Global Sumud Flotilla poinformowała, że jej statki zmierzające do Gazy znalazły się pod presją ze strony nisko latających dronów, eksplozji oraz zakłóceń komunikacyjnych. Aktywiści podkreślają jednak, że nie dadzą się zniechęcić do realizacji swojej humanitarnej misji.
W oświadczeniu opublikowanym w mediach społecznościowych grupa opisała te incydenty jako “operacje psychologiczne” mające na celu zastraszenie konwoju.
“Eksplozje, niezidentyfikowane drony i zakłócenia komunikacyjne. Jesteśmy świadkami tych operacji psychologicznych na własne oczy, ale nie damy się zastraszyć” – poinformowała flotylla.
“Skala działań, do jakich posuwają się Izrael i jego sojusznicy, aby przedłużać horror głodu i ludobójstwa w Gazie, jest przerażająca. Ale nasza determinacja jest silniejsza niż kiedykolwiek.

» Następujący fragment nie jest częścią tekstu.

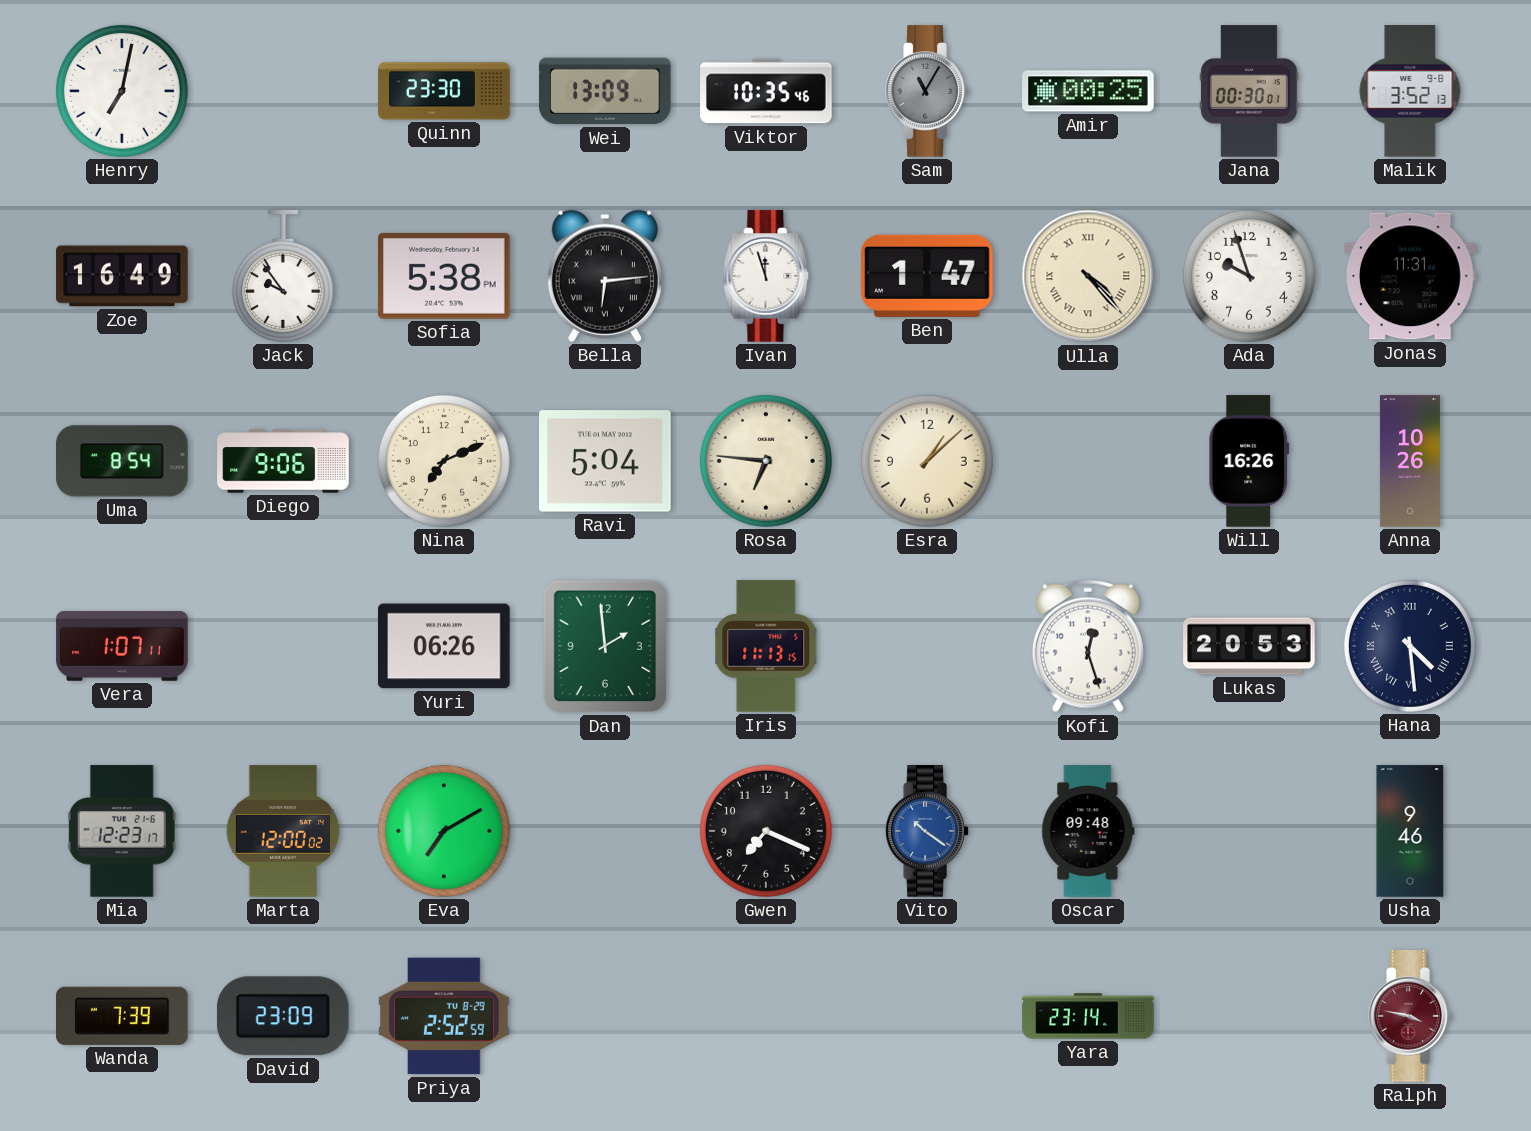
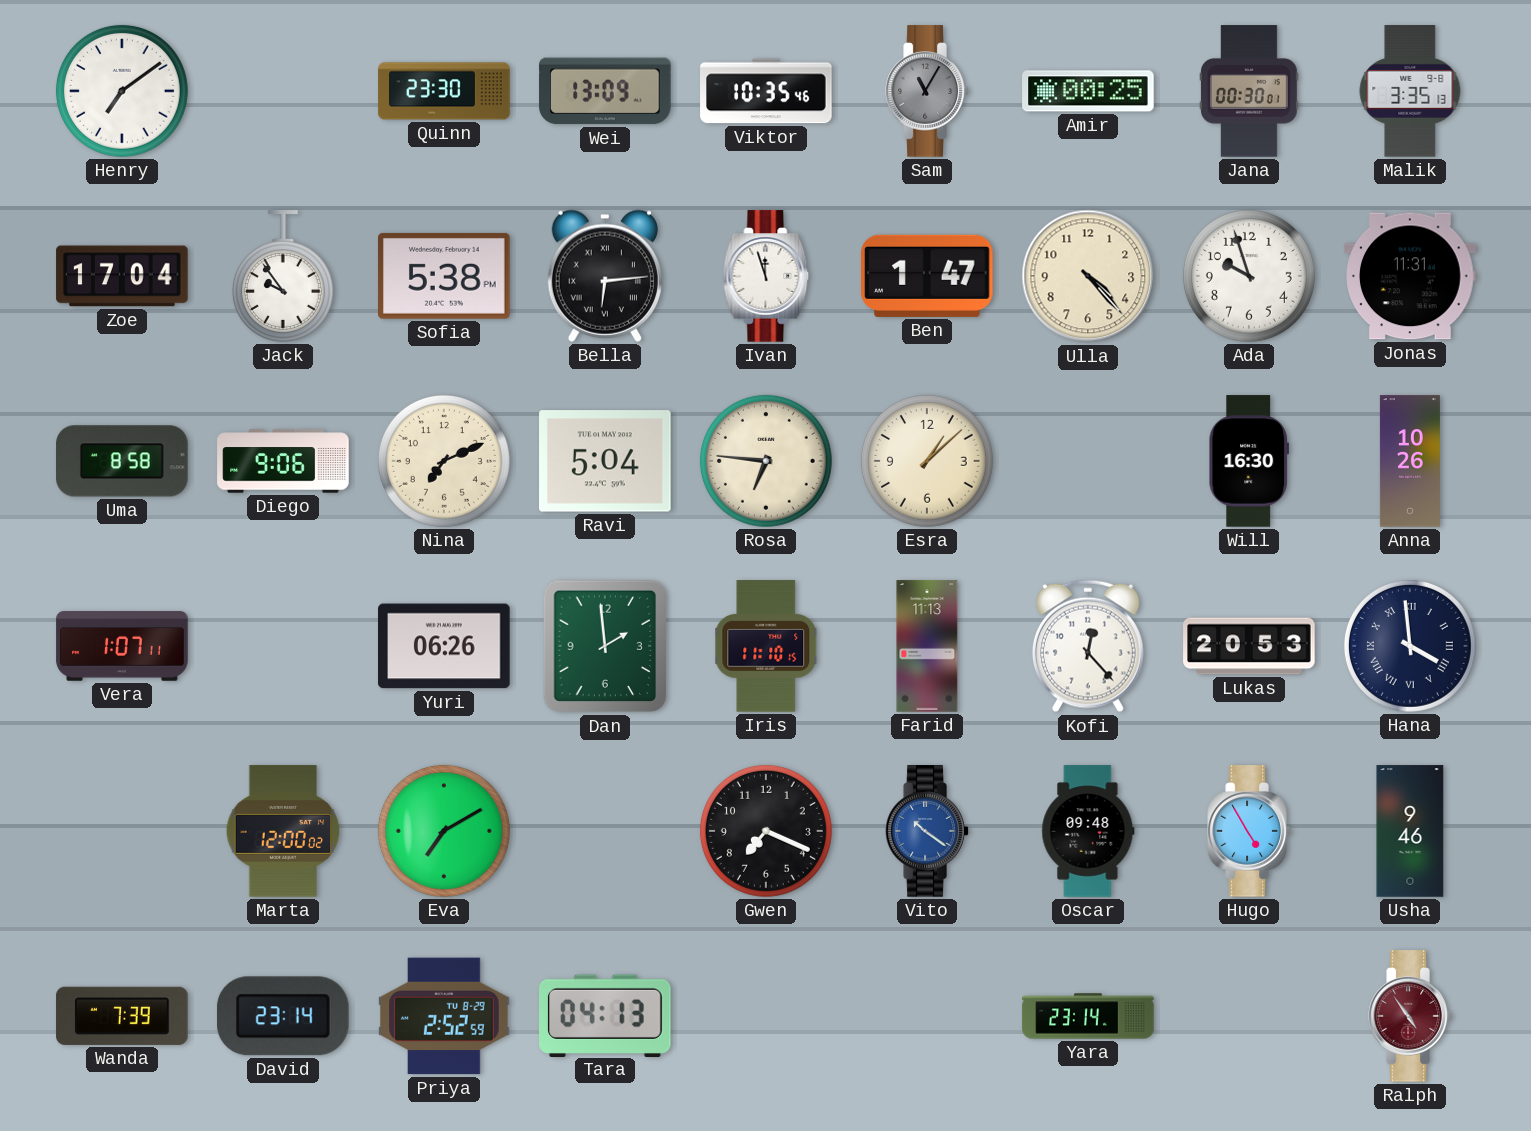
Henry: 7:02 -> 7:09
Malik: 3:52 -> 3:35
Zoe: 16:49 -> 17:04
Ulla numerals: Roman -> Arabic
Uma: 8:54 -> 8:58
Will: 16:26 -> 16:30
Iris: 11:13 -> 11:10
Farid: none -> 11:13
Kofi: 12:27 -> 12:23
Hana: 4:29 -> 3:59
Mia: 12:23 -> none
Hugo: none -> 4:55
David: 23:09 -> 23:14
Tara: none -> 04:13
Ralph: 3:47 -> 4:54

Te taktyki nas nie powstrzymają przed dostarczeniem pomocy do Gazy i przełamaniem nielegalnej blokady. Każda próba zastraszenia nas tylko wzmacnia nasze zaangażowanie. Nie zostaniemy uciszeni. Będziemy płynąć dalej.”
Grupa poinformowała, że flotylla obecnie działa na wodach międzynarodowych w ramach misji humanitarnej.

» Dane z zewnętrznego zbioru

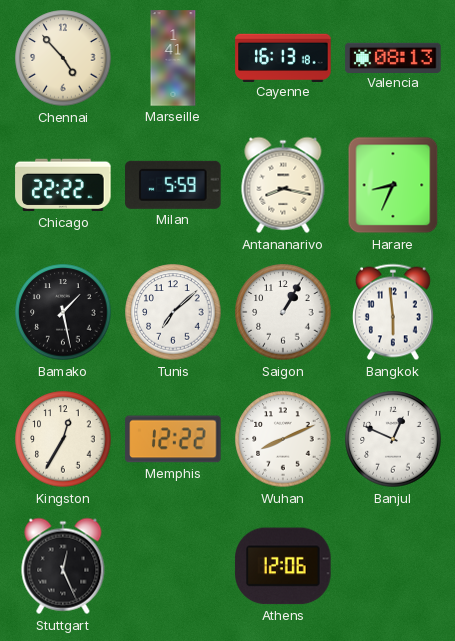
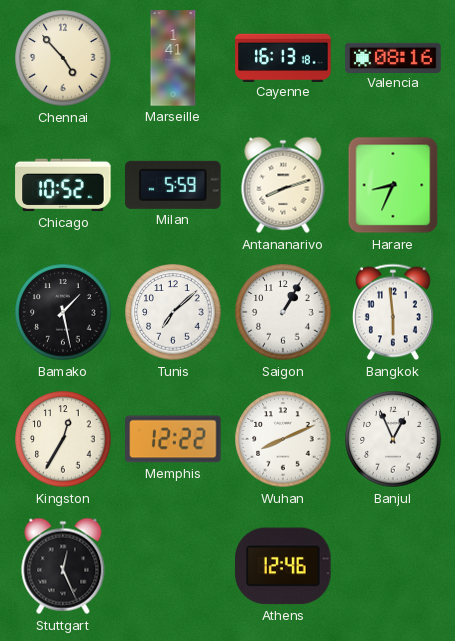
Valencia: 08:13 -> 08:16
Chicago: 22:22 -> 10:52
Antananarivo: 8:17 -> 8:12
Banjul: 12:49 -> 12:56
Athens: 12:06 -> 12:46
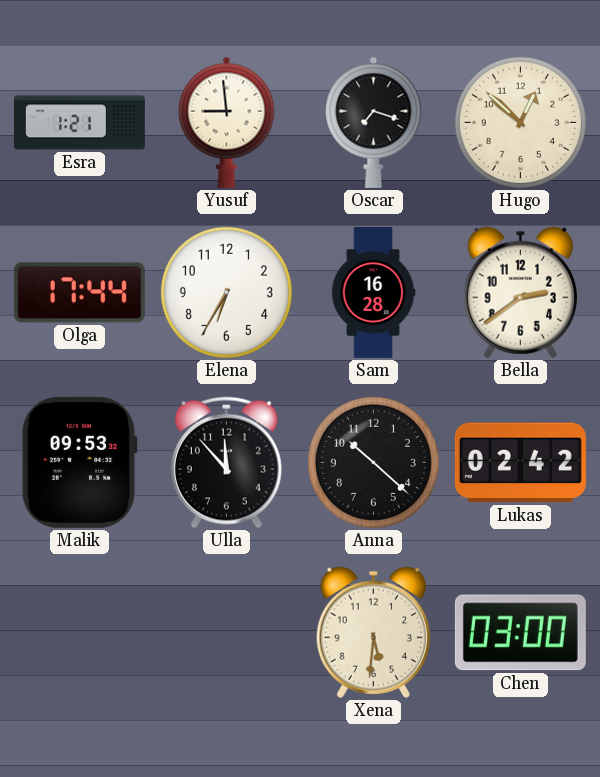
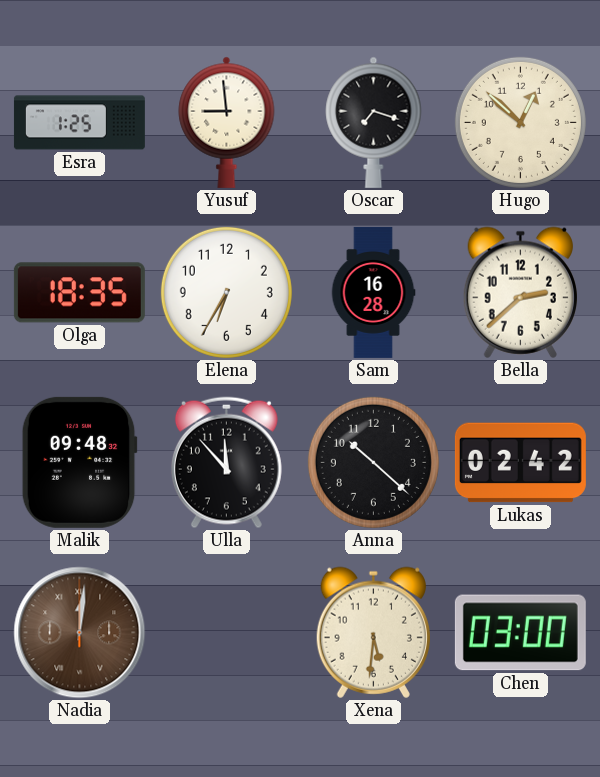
Esra: 1:21 -> 1:25
Olga: 17:44 -> 18:35
Bella: 2:39 -> 2:38
Malik: 09:53 -> 09:48
Nadia: none -> 12:01
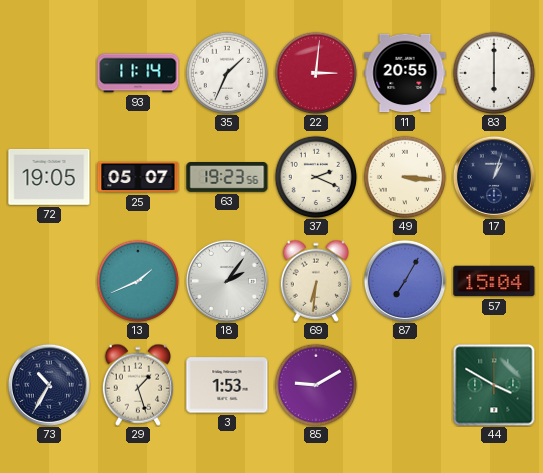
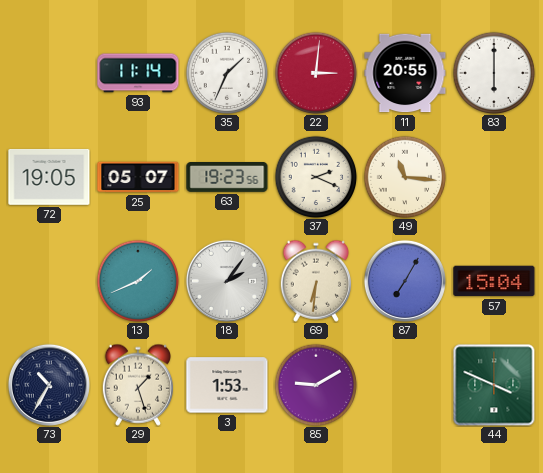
49: 3:16 -> 11:16
17: 1:03 -> none
44: 3:50 -> 3:49
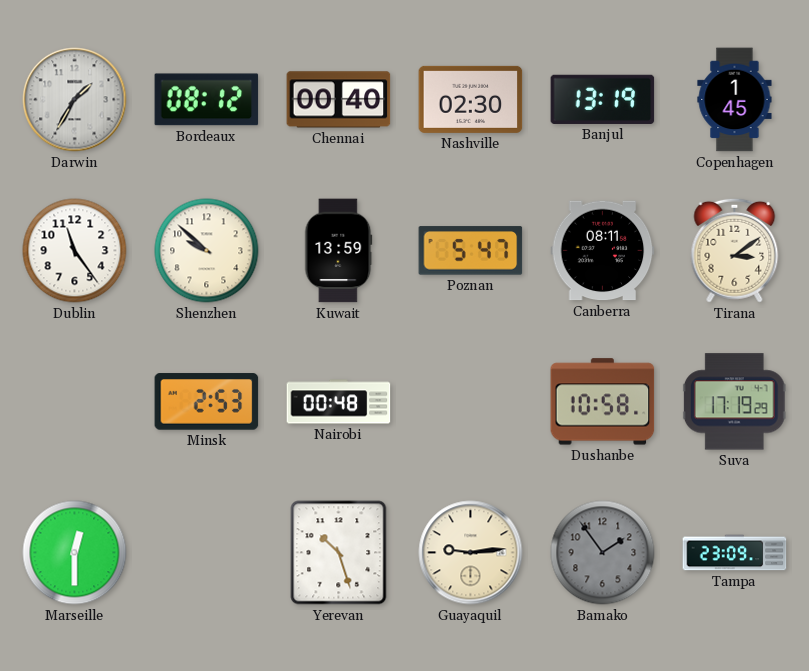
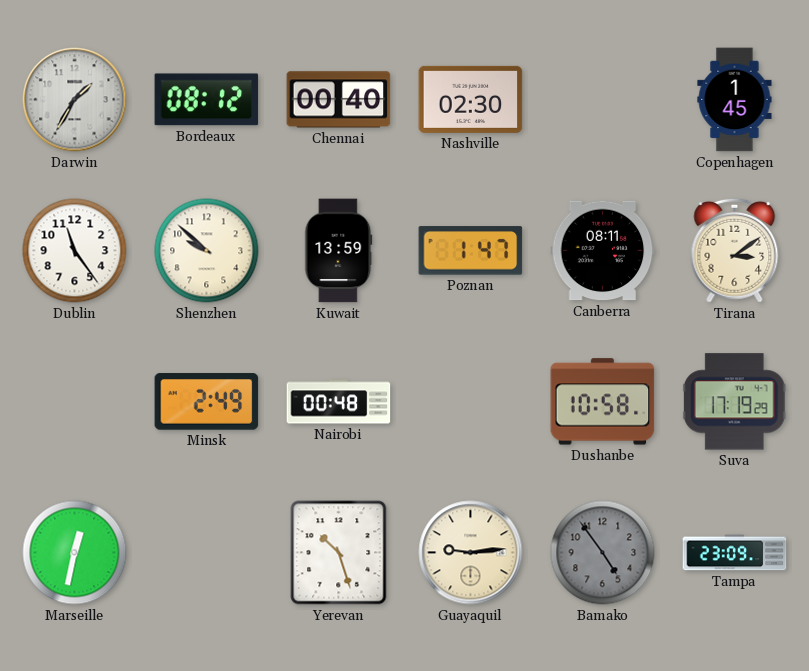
Banjul: 13:19 -> none
Poznan: 5:47 -> 1:47
Minsk: 2:53 -> 2:49
Marseille: 12:30 -> 12:32
Bamako: 1:54 -> 4:54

“Zaobserwowano dziesiątki dronów w tym rejonie. Dwa statki żaglowe zostały zaatakowane przez drona, ale możemy potwierdzić, że wszyscy są bezpieczni i nikt nie został ranny. W tej chwili doświadczamy zakłóceń komunikacyjnych, które mogą wpłynąć na naszą zdolność do koordynacji i reagowania” – dodano.
Ostatnie oświadczenie pojawiło się po wcześniejszych doniesieniach flotylii, że ponad 15 dronów latało na niskiej wysokości nad jednym z jej statków, Almą, przez kilka godzin w poniedziałek.

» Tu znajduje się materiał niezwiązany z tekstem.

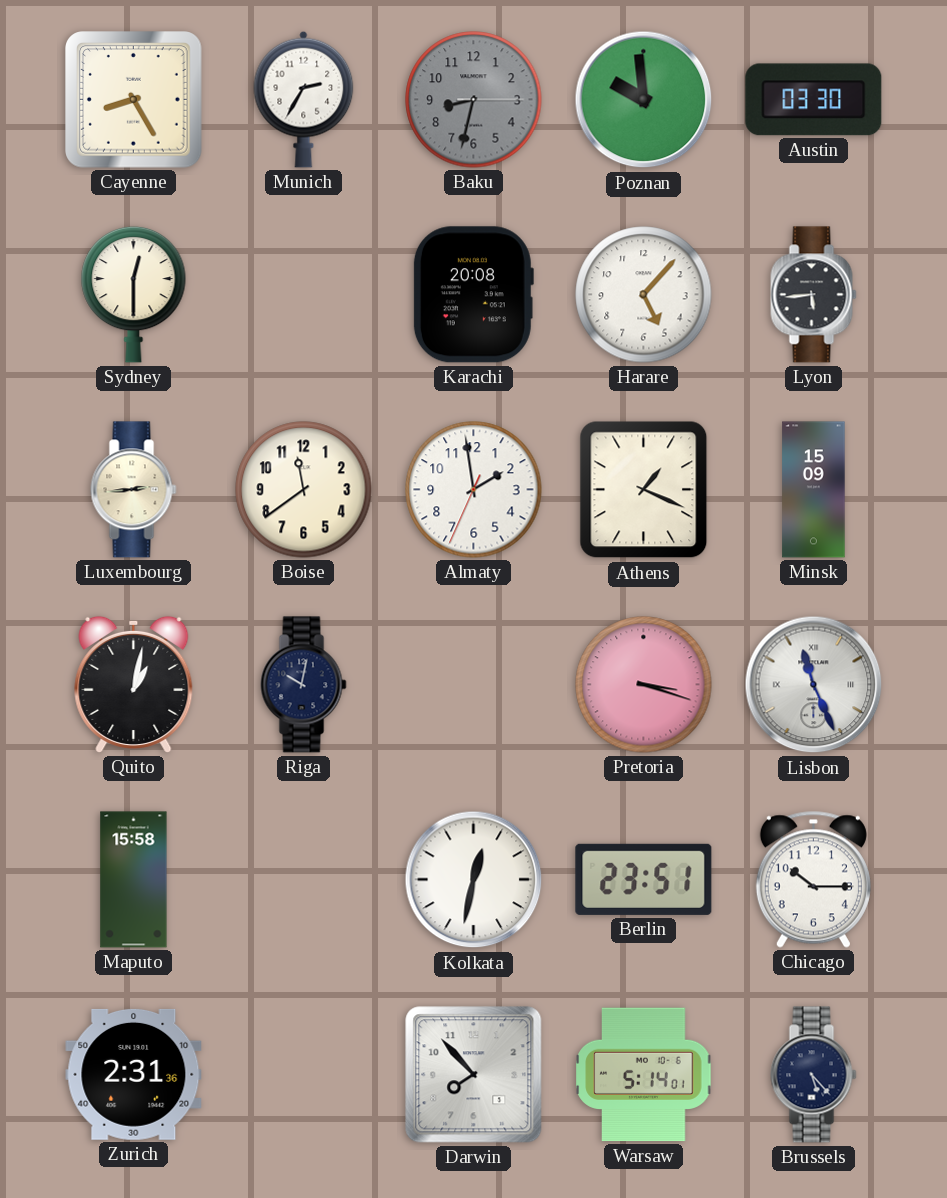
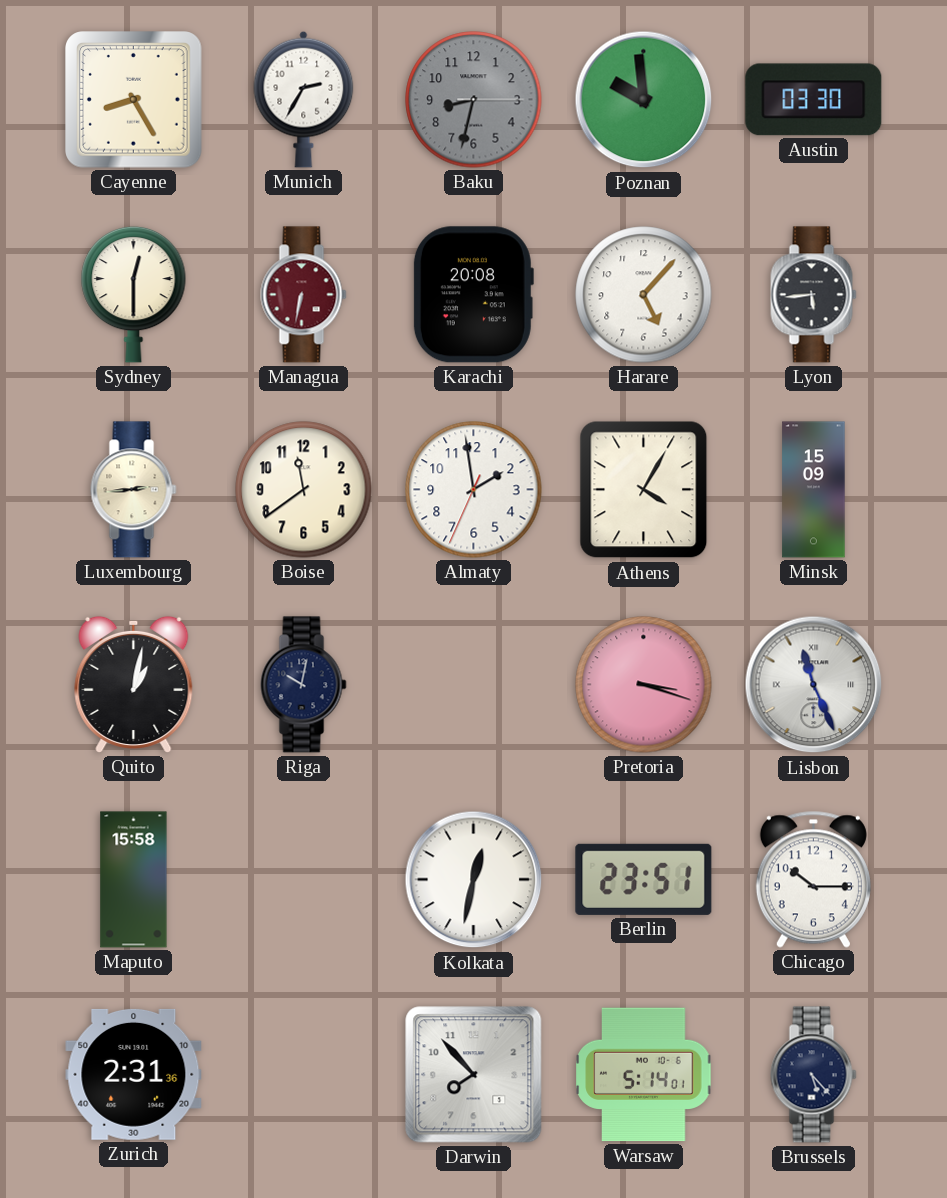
Managua: none -> 6:32
Athens: 1:19 -> 4:05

Grupa poinformowała, że drony pojawiały się “mniej więcej co 10 minut” i prawdopodobnie miały na celu zbieranie informacji wywiadowczych oraz zastraszenie załogi.
Przełamać blokadę
Konwój, składający się z dziesiątek łodzi przewożących pomoc humanitarną, zmierza do palestyńskiej Gazy, aby zakwestionować nielegalną blokadę Izraela, którą organizacje praw człowieka i ONZ określają jako formę zbiorowej kary.
Global Flotylla Sumud została zorganizowana przez międzynarodowych aktywistów, w tym pracowników organizacji pomocowych i działaczy, którzy twierdzą, że ich działania są pokojową próbą zwrócenia uwagi na sytuację humanitarną w Gazie.
Władze izraelskie nie skomentowały publicznie flotylii ani doniesień o dronach, eksplozjach czy zakłóceniach komunikacyjnych.